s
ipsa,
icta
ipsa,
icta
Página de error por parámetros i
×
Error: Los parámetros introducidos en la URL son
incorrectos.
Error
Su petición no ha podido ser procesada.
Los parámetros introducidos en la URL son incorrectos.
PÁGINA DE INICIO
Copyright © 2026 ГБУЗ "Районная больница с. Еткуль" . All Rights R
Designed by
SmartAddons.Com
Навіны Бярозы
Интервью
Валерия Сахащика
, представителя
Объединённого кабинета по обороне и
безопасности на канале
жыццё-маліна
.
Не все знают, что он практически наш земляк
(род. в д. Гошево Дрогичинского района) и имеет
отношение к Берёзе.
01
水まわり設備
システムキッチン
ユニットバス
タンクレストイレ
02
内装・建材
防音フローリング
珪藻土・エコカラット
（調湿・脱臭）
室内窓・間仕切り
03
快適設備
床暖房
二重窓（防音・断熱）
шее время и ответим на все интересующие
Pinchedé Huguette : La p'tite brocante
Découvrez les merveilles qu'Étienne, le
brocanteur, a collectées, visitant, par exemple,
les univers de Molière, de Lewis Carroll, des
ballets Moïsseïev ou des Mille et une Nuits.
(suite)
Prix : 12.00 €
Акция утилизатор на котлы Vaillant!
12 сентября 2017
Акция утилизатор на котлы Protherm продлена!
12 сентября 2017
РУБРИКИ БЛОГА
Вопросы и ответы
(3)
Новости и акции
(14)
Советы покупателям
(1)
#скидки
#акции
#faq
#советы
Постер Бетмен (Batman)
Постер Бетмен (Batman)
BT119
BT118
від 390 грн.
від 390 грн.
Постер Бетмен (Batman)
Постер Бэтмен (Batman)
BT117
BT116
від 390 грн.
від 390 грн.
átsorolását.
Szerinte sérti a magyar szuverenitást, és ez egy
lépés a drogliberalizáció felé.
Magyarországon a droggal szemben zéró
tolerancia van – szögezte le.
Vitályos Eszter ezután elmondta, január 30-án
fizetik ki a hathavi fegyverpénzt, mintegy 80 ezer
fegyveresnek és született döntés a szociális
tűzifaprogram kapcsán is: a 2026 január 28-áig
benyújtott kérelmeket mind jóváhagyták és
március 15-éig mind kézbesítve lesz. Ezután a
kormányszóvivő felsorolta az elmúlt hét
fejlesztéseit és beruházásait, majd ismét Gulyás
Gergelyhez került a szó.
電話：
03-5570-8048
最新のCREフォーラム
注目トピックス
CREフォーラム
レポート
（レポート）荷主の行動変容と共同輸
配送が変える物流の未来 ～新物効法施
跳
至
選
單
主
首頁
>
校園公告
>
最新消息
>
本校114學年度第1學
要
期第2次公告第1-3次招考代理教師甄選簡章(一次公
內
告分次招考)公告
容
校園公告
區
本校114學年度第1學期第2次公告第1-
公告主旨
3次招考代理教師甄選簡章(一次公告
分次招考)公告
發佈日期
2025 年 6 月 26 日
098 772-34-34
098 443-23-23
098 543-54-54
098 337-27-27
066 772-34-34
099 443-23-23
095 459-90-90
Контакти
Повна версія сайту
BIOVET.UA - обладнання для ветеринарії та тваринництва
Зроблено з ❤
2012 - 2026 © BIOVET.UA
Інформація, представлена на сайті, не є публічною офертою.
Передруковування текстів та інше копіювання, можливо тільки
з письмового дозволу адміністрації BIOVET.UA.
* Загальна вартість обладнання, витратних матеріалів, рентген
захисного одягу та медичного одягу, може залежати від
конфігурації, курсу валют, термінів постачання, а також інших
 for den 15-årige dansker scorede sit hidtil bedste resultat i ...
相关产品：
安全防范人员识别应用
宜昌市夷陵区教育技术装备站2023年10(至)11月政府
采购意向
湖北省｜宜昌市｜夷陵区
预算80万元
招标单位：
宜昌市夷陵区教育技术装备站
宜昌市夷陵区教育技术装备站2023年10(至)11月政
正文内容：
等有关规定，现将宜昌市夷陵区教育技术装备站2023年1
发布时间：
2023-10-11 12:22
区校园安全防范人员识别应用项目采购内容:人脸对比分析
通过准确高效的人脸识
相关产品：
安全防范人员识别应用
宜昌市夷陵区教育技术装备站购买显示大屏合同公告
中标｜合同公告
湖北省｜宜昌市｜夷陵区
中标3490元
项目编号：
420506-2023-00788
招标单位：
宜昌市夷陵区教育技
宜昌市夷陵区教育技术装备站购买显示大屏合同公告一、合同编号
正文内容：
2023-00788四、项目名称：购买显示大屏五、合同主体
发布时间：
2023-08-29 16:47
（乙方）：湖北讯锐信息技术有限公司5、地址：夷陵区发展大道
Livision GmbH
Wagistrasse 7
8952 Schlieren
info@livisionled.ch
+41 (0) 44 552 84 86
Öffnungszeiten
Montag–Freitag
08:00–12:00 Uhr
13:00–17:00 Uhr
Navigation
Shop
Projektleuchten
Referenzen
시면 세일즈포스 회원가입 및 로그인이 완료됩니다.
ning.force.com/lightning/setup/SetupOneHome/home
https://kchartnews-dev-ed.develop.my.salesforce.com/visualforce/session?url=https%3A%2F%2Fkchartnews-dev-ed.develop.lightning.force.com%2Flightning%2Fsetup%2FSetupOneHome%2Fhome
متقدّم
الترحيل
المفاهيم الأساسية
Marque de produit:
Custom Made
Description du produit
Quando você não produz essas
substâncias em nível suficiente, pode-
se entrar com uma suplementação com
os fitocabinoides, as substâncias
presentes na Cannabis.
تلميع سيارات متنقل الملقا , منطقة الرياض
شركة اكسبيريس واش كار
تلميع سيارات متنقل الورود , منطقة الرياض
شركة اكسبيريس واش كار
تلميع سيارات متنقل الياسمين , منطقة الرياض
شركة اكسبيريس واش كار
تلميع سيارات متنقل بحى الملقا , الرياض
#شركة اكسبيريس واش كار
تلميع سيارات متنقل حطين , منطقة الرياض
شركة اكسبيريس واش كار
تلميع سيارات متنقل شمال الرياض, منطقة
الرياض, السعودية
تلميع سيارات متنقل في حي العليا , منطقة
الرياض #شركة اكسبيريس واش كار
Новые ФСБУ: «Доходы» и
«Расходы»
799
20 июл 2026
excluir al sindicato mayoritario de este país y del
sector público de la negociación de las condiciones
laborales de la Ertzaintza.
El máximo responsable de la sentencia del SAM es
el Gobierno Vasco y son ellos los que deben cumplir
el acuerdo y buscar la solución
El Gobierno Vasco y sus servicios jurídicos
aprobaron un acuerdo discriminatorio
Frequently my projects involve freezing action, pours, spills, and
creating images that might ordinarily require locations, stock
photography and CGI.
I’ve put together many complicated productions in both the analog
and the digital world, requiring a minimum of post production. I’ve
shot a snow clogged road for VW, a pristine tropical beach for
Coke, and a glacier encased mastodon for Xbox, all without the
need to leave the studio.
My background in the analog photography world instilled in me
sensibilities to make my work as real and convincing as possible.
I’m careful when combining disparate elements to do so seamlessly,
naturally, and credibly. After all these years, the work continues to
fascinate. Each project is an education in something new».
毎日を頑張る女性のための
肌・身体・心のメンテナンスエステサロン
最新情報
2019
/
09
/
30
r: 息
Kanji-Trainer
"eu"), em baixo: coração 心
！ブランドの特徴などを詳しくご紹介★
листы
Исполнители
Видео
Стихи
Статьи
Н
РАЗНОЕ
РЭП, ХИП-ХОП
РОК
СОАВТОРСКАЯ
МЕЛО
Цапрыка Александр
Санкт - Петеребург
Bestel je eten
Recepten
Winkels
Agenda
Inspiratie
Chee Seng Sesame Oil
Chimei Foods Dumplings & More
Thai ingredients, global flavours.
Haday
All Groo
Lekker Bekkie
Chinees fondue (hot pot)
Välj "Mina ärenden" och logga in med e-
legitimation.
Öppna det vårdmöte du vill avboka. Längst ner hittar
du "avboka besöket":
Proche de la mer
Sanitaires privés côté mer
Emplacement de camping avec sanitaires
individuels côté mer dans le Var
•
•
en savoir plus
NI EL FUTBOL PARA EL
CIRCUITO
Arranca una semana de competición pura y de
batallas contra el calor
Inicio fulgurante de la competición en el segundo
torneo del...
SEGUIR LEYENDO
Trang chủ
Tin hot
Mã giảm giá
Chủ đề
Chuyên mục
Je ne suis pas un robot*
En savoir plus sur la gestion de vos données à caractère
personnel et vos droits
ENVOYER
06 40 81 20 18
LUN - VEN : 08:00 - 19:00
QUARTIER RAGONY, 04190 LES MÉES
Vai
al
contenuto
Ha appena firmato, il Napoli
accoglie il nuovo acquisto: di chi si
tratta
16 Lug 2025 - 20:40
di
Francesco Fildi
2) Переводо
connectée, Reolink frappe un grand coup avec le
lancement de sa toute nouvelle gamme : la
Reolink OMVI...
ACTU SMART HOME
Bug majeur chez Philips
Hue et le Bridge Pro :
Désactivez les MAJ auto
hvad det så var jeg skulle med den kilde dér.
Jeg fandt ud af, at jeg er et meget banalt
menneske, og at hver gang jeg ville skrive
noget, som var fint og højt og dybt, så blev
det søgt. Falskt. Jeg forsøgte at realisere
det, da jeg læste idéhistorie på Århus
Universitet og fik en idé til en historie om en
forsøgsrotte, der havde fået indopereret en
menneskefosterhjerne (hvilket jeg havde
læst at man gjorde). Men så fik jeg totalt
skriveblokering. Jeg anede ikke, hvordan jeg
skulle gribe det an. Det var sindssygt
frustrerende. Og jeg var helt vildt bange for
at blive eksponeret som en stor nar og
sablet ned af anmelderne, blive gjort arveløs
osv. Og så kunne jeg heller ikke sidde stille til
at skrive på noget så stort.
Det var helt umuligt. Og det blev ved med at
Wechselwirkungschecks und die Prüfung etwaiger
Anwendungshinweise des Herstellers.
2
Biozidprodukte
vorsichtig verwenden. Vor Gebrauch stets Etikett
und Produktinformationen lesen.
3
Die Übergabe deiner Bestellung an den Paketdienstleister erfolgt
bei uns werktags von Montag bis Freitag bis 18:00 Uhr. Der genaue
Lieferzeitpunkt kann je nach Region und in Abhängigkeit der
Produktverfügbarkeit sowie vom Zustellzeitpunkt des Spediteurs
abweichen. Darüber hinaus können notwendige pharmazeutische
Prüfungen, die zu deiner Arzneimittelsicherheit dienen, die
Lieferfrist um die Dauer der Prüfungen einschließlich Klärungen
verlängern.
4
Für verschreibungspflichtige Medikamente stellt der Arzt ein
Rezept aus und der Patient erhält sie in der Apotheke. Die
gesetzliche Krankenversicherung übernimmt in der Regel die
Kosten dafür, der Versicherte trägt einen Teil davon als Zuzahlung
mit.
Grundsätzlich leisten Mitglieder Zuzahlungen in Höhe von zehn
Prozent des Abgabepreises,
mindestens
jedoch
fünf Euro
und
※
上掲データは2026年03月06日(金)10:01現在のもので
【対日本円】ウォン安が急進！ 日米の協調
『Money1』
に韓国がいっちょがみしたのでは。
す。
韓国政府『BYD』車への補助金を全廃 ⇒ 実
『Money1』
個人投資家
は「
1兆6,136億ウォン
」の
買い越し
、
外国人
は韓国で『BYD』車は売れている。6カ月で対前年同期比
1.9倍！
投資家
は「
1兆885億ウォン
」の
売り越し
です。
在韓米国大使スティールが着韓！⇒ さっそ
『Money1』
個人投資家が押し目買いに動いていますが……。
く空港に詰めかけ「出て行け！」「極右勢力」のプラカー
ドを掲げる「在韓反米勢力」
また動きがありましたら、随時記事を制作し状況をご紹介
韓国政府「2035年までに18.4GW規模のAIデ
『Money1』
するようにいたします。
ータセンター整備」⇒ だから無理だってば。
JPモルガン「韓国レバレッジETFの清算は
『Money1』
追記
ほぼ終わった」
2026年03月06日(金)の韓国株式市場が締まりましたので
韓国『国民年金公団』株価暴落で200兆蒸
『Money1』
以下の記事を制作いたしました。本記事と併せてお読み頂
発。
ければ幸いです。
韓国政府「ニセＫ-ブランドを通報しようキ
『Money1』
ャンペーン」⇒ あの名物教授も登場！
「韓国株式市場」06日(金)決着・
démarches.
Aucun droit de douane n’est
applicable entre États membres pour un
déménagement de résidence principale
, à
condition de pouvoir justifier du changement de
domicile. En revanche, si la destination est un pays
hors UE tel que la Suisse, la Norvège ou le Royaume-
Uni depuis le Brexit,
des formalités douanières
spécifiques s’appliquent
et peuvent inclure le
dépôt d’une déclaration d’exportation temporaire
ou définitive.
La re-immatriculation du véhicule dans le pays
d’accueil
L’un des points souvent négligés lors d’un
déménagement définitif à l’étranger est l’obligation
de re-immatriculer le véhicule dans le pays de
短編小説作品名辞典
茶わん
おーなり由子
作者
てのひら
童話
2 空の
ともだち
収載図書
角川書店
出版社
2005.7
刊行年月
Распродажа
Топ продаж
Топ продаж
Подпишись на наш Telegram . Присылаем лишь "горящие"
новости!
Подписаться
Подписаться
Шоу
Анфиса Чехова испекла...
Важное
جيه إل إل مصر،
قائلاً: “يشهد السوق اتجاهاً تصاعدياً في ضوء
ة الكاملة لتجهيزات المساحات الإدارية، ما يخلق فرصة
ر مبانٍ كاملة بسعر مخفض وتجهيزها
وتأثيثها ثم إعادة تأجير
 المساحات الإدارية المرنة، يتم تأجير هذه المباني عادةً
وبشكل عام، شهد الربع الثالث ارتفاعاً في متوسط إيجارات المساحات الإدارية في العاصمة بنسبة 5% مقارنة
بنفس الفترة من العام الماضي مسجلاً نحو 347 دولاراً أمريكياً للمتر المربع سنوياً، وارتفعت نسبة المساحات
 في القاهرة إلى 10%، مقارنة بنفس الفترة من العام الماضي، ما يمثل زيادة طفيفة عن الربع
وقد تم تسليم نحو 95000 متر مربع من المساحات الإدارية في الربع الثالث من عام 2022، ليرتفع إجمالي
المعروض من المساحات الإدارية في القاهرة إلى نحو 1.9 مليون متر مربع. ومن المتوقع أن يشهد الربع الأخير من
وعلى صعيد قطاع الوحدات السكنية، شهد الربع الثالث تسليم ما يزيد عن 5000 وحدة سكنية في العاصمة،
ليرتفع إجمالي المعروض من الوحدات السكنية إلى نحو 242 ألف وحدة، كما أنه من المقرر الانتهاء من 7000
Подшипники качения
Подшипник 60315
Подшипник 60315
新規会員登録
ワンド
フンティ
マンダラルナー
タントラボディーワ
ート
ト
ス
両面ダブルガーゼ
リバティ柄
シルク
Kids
----
### Exercise description
If a line in the entries contains the word "deiner", copy that line out.

### Output of the task
Die Übergabe deiner Bestellung an den Paketdienstleister erfolgt
Prüfungen, die zu deiner Arzneimittelsicherheit dienen, die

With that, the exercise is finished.